Another approach to vibration monitoring is predicting object vibrations based on the vibration properties of its selected elements. In [30], only the vibration data at certain points of the structure were selected for analysis. A random forest regression model for predicting any location of the structure, amplitude, and frequency of the force was used [30].
During construction works, it seems necessary to obtain reliable values of the predicted ground vibrations. Research shows that, in special conditions, forecasting is possible using the Lagrangian–Eulerian (ALE) adaptive mesh method [28,31]. These simulations were performed to simulate the pile penetration in the continuous piling process. The term continuous piling describes the piling process from the ground surface to the final penetration depth. The simulations showed that the numerical model could efficiently calculate the velocity of the front of waves of various types in a homogeneous soil [31].

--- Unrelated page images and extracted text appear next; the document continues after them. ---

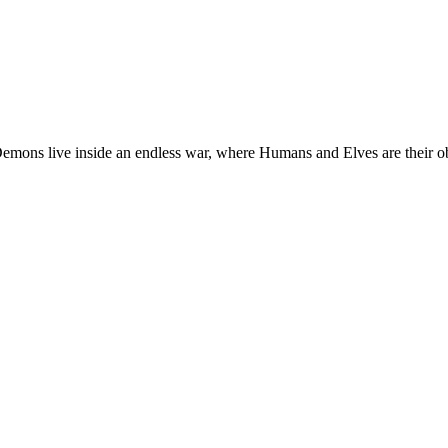
s war, where Humans and Elves are their objective. Ainur, is one of the last Angels who remains i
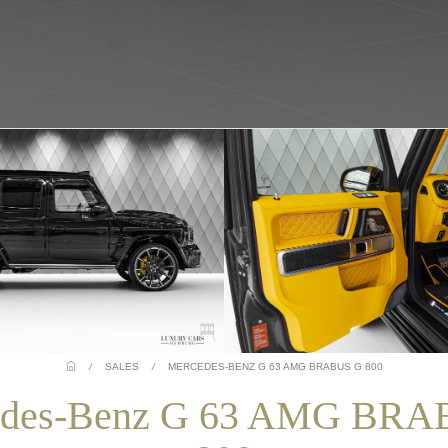
/
SALES
/
MERCEDES-BENZ G 63 AMG BRABUS G 800
edes-Benz G 63 AMG BRA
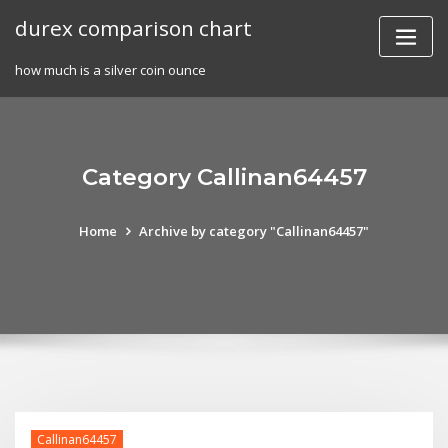
Skip
durex comparison chart
to
content
how much is a silver coin ounce
Category Callinan64457
Home
Archive by category "Callinan64457"
Callinan64457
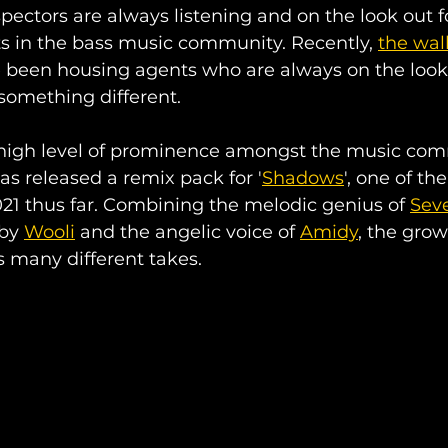
pectors are always listening and on the look out fo
s in the bass music community. Recently, 
the wall
 been housing agents who are always on the looko
something different.
 high level of prominence amongst the music com
has released a remix pack for '
Shadows
', one of th
2021 thus far. Combining the melodic genius of 
Sev
by 
Wooli
 and the angelic voice of 
Amidy
, the grow
s many different takes. 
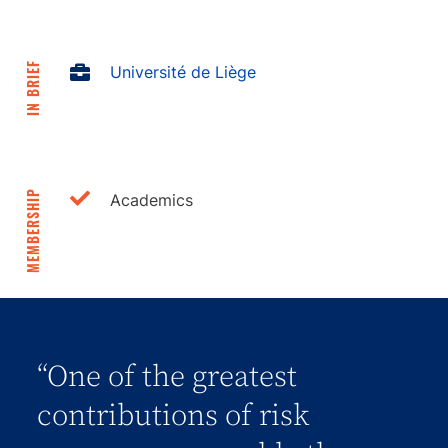
IN BRIEF
Université de Liège
MEMBERSHIP
Academics
“One of the greatest
contributions of risk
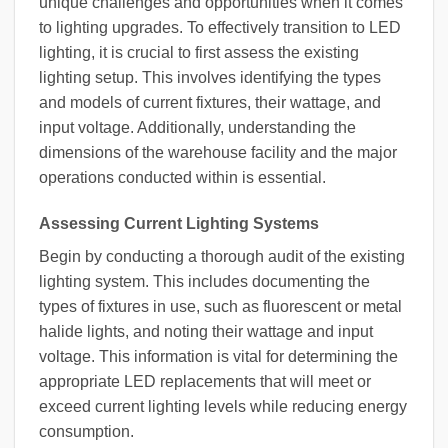
unique challenges and opportunities when it comes
to lighting upgrades. To effectively transition to LED
lighting, it is crucial to first assess the existing
lighting setup. This involves identifying the types
and models of current fixtures, their wattage, and
input voltage. Additionally, understanding the
dimensions of the warehouse facility and the major
operations conducted within is essential.
Assessing Current Lighting Systems
Begin by conducting a thorough audit of the existing
lighting system. This includes documenting the
types of fixtures in use, such as fluorescent or metal
halide lights, and noting their wattage and input
voltage. This information is vital for determining the
appropriate LED replacements that will meet or
exceed current lighting levels while reducing energy
consumption.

Some scientists go further and try to implement heterogeneous soil in the model. In [32], the finite element method in time domain (FEM-TD) is employed for predicting pile-driving-induced vibrations. A soil model with four layers of different thickness was used in the simulations. Layer thickness and properties were determined using actual measurements. The obtained values of the soil layer properties were used in the model. The results of the simulation were compared with the results of the low-strain test performed with a handheld impact hammer. The results of the simulation and practical test confirmed that the developed numerical model is highly consistent with in situ measurements [32].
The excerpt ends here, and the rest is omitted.